# Amazon asks FAA for exemption for drones



## phrelin (Jan 18, 2007)

Several news stories are reporting Amazon has requested an exemption from the FAA rules against the commercial use of drones. This Forbes piece Six Things You Should Know About Amazon's Drones provides a pretty good overview including:



> Current FAA rules restrict commercial use of drones, and Amazon is seeking an exemption from those rules so the company can conduct additional research and development of their Prime Air concept. The company claims to have made rapid developments in its Prime Air program by testing their drones inside their research and development lab in Seattle. Now, the shopping giant wants the ability to safely innovate and to do, in their words "what thousands of hobbyists and manufacturers of model aircraft do every day."
> 
> ...The company has conducted rapid prototyping indoors (where the FAA does not control the airspace), but now they want to transition to testing outdoors. Doing so will allow them to evaluate how the drones will operate in more realistic, non-lab like conditions. However, once the company moves outside they will be subjected to the FAA's burdensome regulations which stifle innovation.
> 
> ...


Right now Amazon the company's Vancouver, B.C. tech operation develops tools and applications for Amazon engineers. Canada is as the article notes "hospitable to drone companies" and Vancouver is 145 miles from Seattle on I-5/99.

So this should be an interesting test of wills - Amazon v FAA


----------



## Drucifer (Feb 12, 2009)

Domino's did a fake ad for that concept a few months ago. That was follow by a real story that Amazon was looking at the idea. Guess the idea was given a go.

I hope they restrict them to only flying over roads. I don't care how the birds fly, they're not birds. They are a man made flying object and should be required to fly a flightpath.


----------



## SayWhat? (Jun 7, 2009)

I'm curious about range, payload, programming/control and cost.

I'm sure they're far more expensive than most people could pay, but I'd like to know how to tell them where to go, how to know when they're there and how to get them to return. I can get stuck in here for 10-15 days during flood season and it'd be slicker than snail snot to be able to send one out for the mail.


----------



## trh (Nov 3, 2007)

Drucifer said:


> Domino's did a fake ad for that concept a few months ago. That was follow by a real story that Amazon was looking at the idea. Guess the idea was given a go.
> 
> I hope they restrict them to only flying over roads. I don't care how the birds fly, they're not birds. They are a man made flying object and should be required to fly a flightpath.

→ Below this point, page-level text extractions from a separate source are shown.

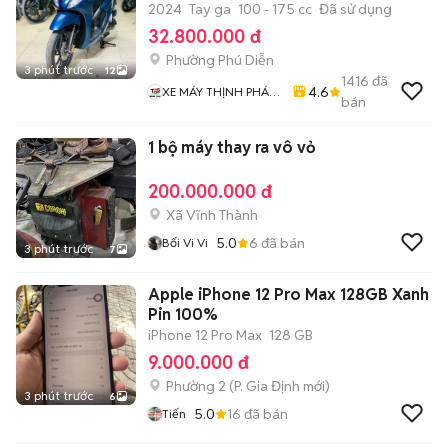
2024
Tay ga
100 - 175 cc
Đã sử dụng
32.800.000 đ
Phường Phú Diễn
3 phút trước
12
1416
đã
4.6
XE MÁY THỊNH PHÁT
bán
XE LƯỚT GIÁ RẺ
1 bộ máy thay ra vô vỏ
200.000.000 đ
Xã Vĩnh Thành
5.0
6
đã bán
Bối Vi Vi
3 phút trước
7
Apple iPhone 12 Pro Max 128GB Xanh
Pin 100%
iPhone 12 Pro Max
128 GB
9.000.000 đ
Phường 2
(
P. Gia Định
mới)
3 phút trước
6
5.0
16
đã bán
Tiến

airplanes don't fly paths that are over roads. Nor do satellites.


----------



## BubblePuppy (Nov 3, 2006)

trh said:


> airplanes don't fly paths that are over roads. Nor do satellites.


Many general aviation VFR private pilots do fly over and along roads and highways. There aren't any FAA rules prohibiting that.

Sent from my SGH-I317 using DBSTalk mobile app


----------



## Nick (Apr 23, 2002)

SayWhat? said:


> ... I can get stuck in *here* for 10-15 days during flood season and it'd be slicker than snail snot to be able to send one out for the mail.


Where is "here"? Post your location.


----------



## yosoyellobo (Nov 1, 2006)

Am I the only one who thinks this is a stupid idea? On the other hand if the duck people start shooting them down I might start watching Duck Dynasty.


----------



## trh (Nov 3, 2007)

I still don't understand the "FAA ban on the commercial use of drones."

I've seen a number of shows on TV where real estate agents hired companies to film their properties from quad-copter remote control devices. And I know of a couple of companies that also film yachts the same way. 

Are the quad copters not considered drones?


----------



## phrelin (Jan 18, 2007)

trh said:


> I still don't understand the "FAA ban on the commercial use of drones."
> 
> I've seen a number of shows on TV where real estate agents hired companies to film their properties from quad-copter remote control devices. And I know of a couple of companies that also film yachts the same way.
> 
> Are the quad copters not considered drones?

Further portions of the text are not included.